Das Bundesamt für Verfassungsschutz (BfV) hat chinesischen Geheimdiensten verstärkte Attacken auf deutsche und europäische Ziele vorgeworfen. Dazu würden auch Fake-Profile benutzt werden: "Soziale Netzwerke, insbesondere LinkedIn, werden im großen Stil zur Abschöpfung und Quellenwerbung genutzt", sagte BfV-Präsident Hans-Georg Maaßen. "Es handelt sich um den breit angelegten Versuch der Infiltration von Parlamenten, Ministerien und Behörden."

China dementierte die Vorwürfe.  Es handele sich um "grundlose Anschuldigungen" für die es keine Beweise gebe, sagte Außenamtssprecher Lu Kang. Die deutschen Behörden und die Regierung sollten "verantwortungsvoller" handeln. LinkedIn gab an, die fraglichen Nutzerprofile gelöscht zu haben, weil diese gegen die Nutzungsbedingungen verstoßen würden.

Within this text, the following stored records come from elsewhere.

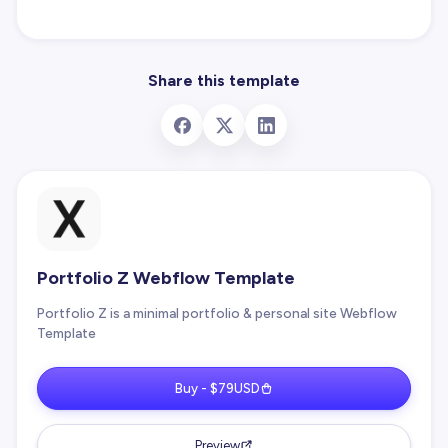
Share this template
Portfolio Z Webflow Template
Portfolio Z is a minimal portfolio & personal site Webflow
Template
Buy - $79USD
Preview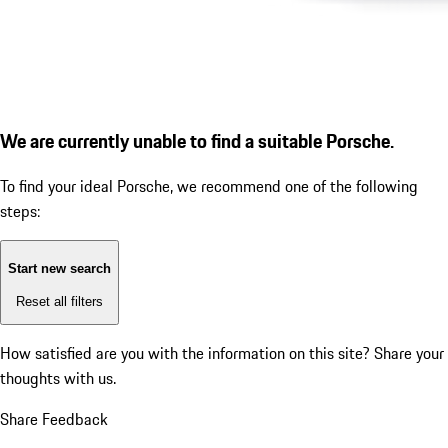
We are currently unable to find a suitable Porsche.
To find your ideal Porsche, we recommend one of the following
steps:
Start new search
Reset all filters
How satisfied are you with the information on this site?
Share your
thoughts with us.
Share Feedback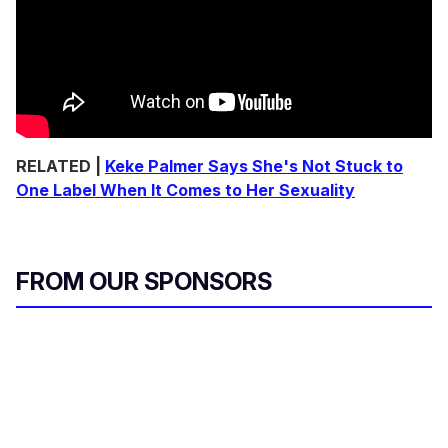
RELATED |
Keke Palmer Says She's Not Stuck to
One Label When It Comes to Her Sexuality
FROM OUR SPONSORS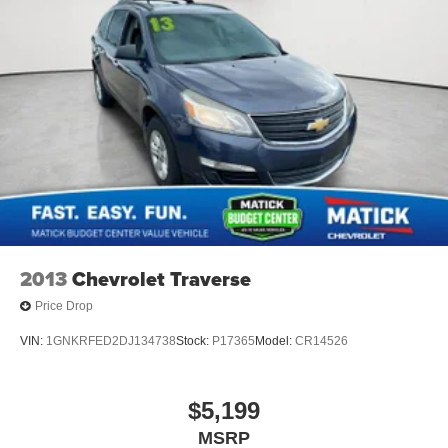
2013
Chevrolet Traverse
Price Drop
VIN:
1GNKRFED2DJ134738
Stock:
P17365
Model:
CR14526
$5,199
MSRP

Der Verfassungsschutz geht davon aus, dass bereits eine große Zahl Deutscher über gefälschte Profile von den chinesischen Nachrichtendiensten angesprochen wurde. "Bei mehr als 10.000 deutschen Staatsangehörigen ist es zu derartigen Kontaktversuchen gekommen", heißt es von der Behörde. Man gehe zudem von einer hohen Dunkelziffer aus.

Die chinesischen Geheimdienste tarnten sich als Headhunter, Wissenschaftler, Mitarbeiter von Unternehmensberatungen oder Thinktanks, sagte Maaßen. Unter den deutschen Kontakten der Fake-Profile bei LinkedIn finden sich offenbar auch Bundestagsabgeordnete und Wissenschaftler.

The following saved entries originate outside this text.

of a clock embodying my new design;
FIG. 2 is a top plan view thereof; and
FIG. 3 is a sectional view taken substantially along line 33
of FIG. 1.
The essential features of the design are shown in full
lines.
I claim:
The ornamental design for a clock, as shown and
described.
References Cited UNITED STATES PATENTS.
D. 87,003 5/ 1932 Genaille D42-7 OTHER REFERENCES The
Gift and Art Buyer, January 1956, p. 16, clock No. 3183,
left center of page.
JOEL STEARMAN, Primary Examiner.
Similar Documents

Mehrere Zehntausend Euro als Lohn

Nimmt ein Interessent Kontakt auf, signalisieren die hinter den Profilen stehenden Spione Interesse am fachlichen Austausch. Erst werden Probearbeiten verlangt, Einladungen nach China zu Symposien oder anderen Treffen folgen. Dort kann dann auch persönlicher Kontakt hergestellt werden. Erwartet werden meist Berichte über sensible Informationen, bei besonders hochwertigen Zielpersonen können mehrere Zehntausend Euro als Lohn gezahlt werden.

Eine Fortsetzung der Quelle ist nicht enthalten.